The study will appear in the January issue of the Journal of the American College of Cardiology. The Journal made the article and an accompanying editorial available to physicians by early online publication. Jorge Alvarez, M.D., and Gordana Gligoric, M.D., Ph.D., of the Health Science Center are among the 18 co-authors.

Dr. Feldman, who conceived the study and enlisted the help of the other research groups, is working with Brooke Army Medical Center in San Antonio to develop a skin test for polymer hypersensitivity. “We’d love to evaluate patients who think they have this syndrome,” he said. “All patients referred to the three universities will come to our cardiologists in San Antonio.”

Symptoms from cases reported to the FDA included rash, shortness of breath, hives, itching and fevers. Any physician who suspects a patient may have an allergic reaction to a drug-eluting stent may call (210) 567-2106 to reach Dr. Feldman’s group.

The prevalence of allergic reactions to drug-eluting stents is unknown, but Dr. Feldman said reactions are probably rare. Many untold thousands of physicians treated their patients with drug-eluting stents without incident and did not feel any need to contact the FDA.
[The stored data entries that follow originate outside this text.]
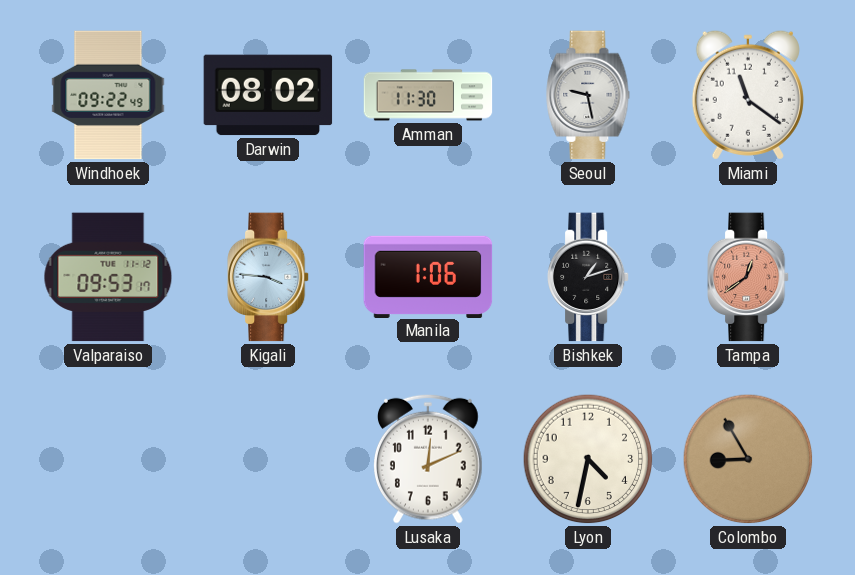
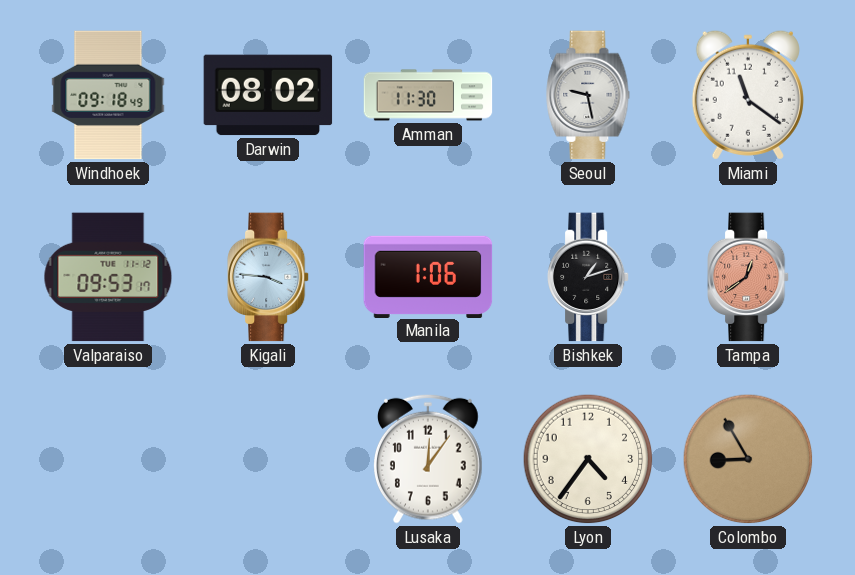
Windhoek: 09:22 -> 09:18
Lusaka: 12:11 -> 12:06
Lyon: 4:32 -> 4:36
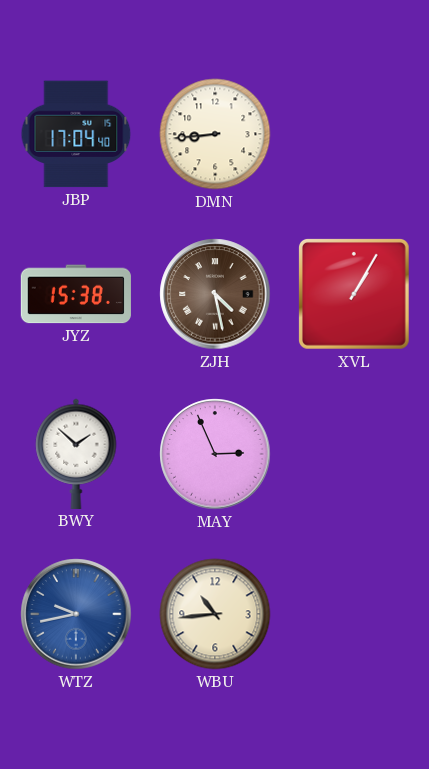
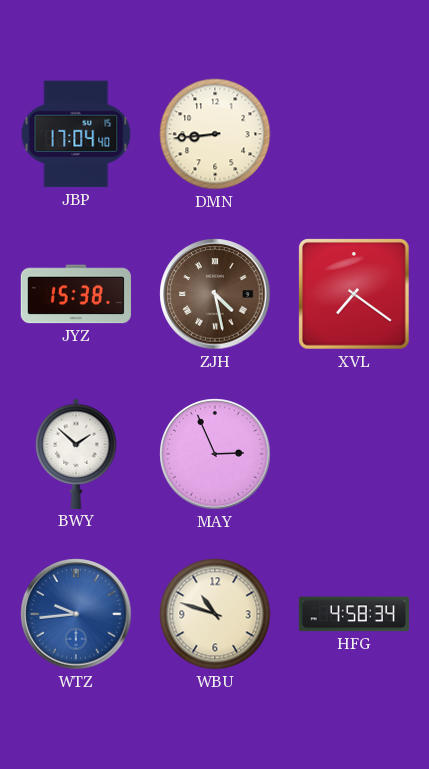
XVL: 1:05 -> 7:21
WTZ: 9:43 -> 9:44
WBU: 10:44 -> 10:48
HFG: none -> 4:58
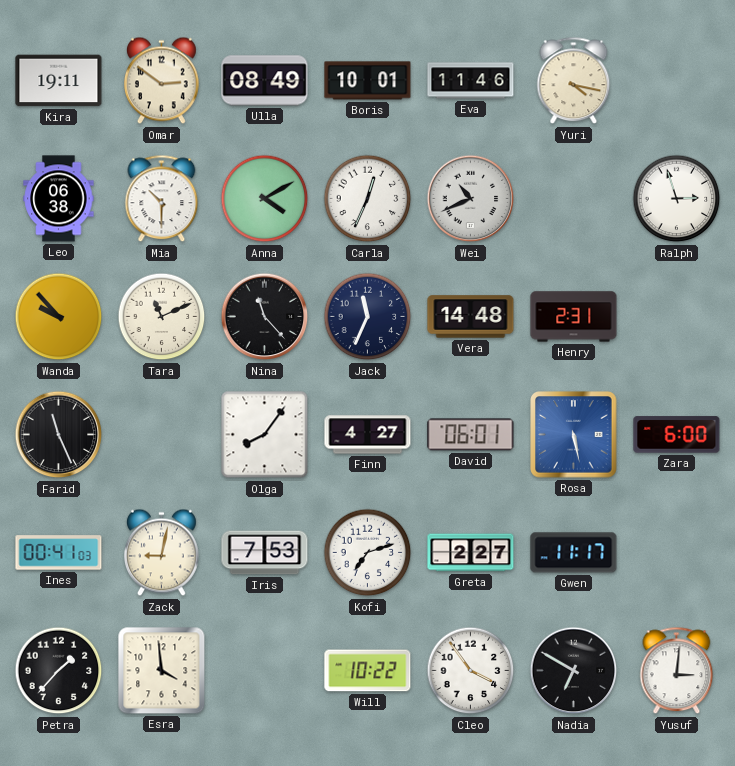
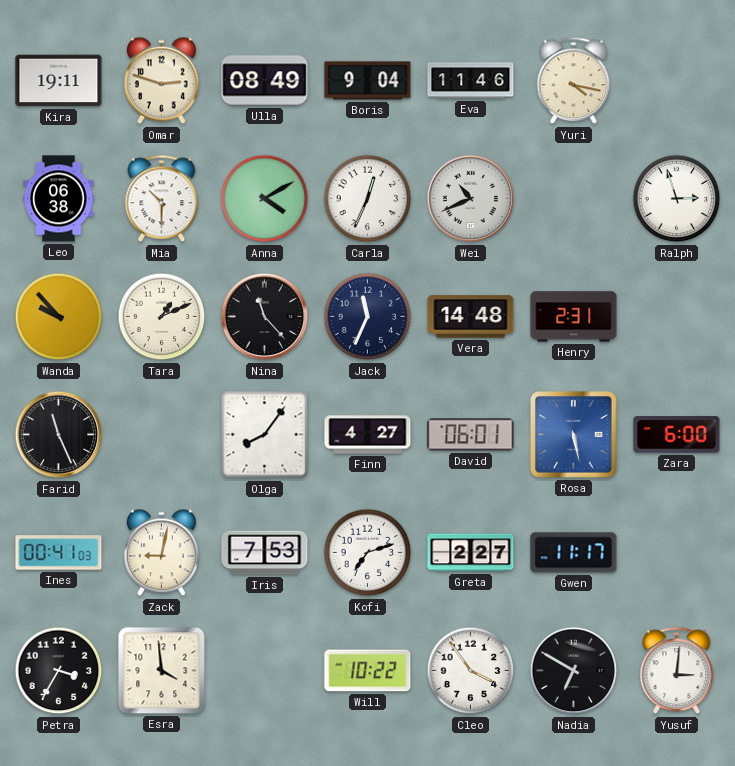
Omar: 2:51 -> 2:48
Boris: 10:01 -> 9:04
Tara: 11:11 -> 1:11
Petra: 1:37 -> 3:35
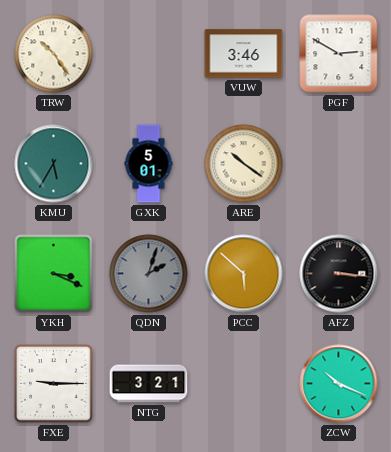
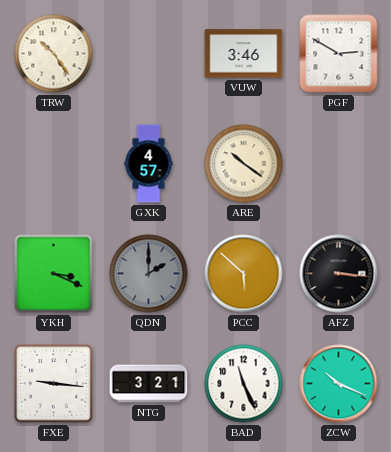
KMU: 5:35 -> none
GXK: 5:01 -> 4:57
QDN: 2:03 -> 2:00
FXE: 9:15 -> 9:16
BAD: none -> 11:26
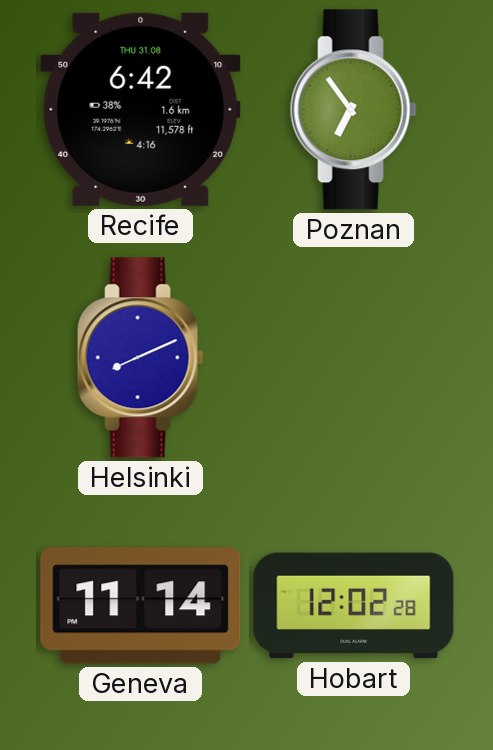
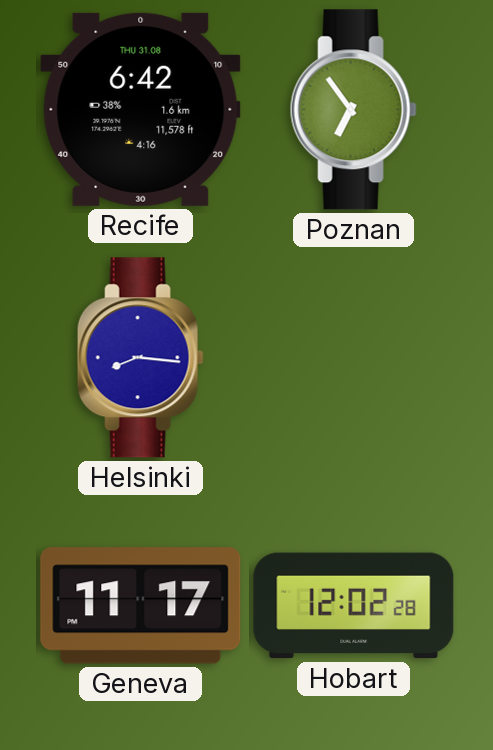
Helsinki: 8:11 -> 8:16
Geneva: 11:14 -> 11:17
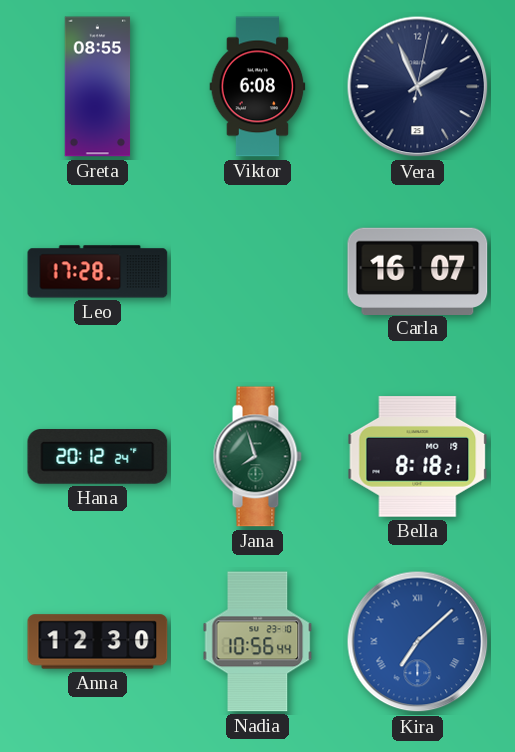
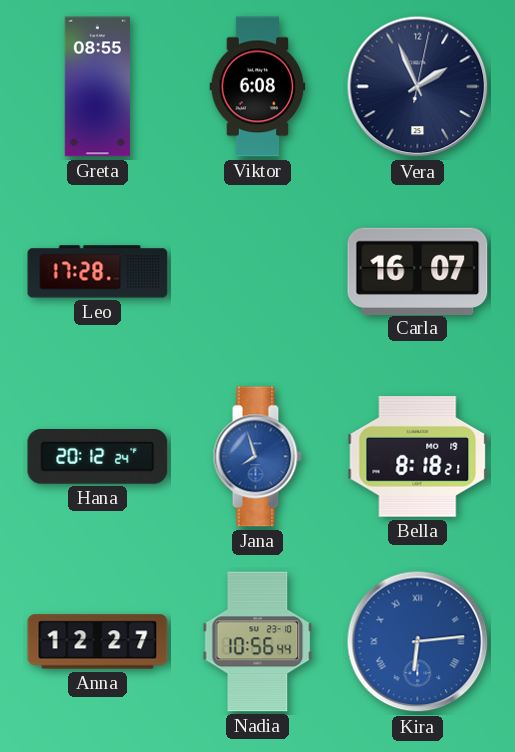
Jana dial: green -> blue
Anna: 12:30 -> 12:27
Kira: 7:08 -> 6:14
The drug-eluting stent hit the market two decades after Julio Palmaz, M.D., of the Health Science Center, invented the first stent in the 1980s. Dr. Palmaz’s stent and succeeding generations of stents have saved countless lives and reduced the need for open-heart surgery. Today, stents are used in 2 million patients annually. The Palmaz Stent, which never had a polymer attached to it, is one of the world’s most successful medical devices, and the original patent has been called one of the 10 most significant medical patents in the world.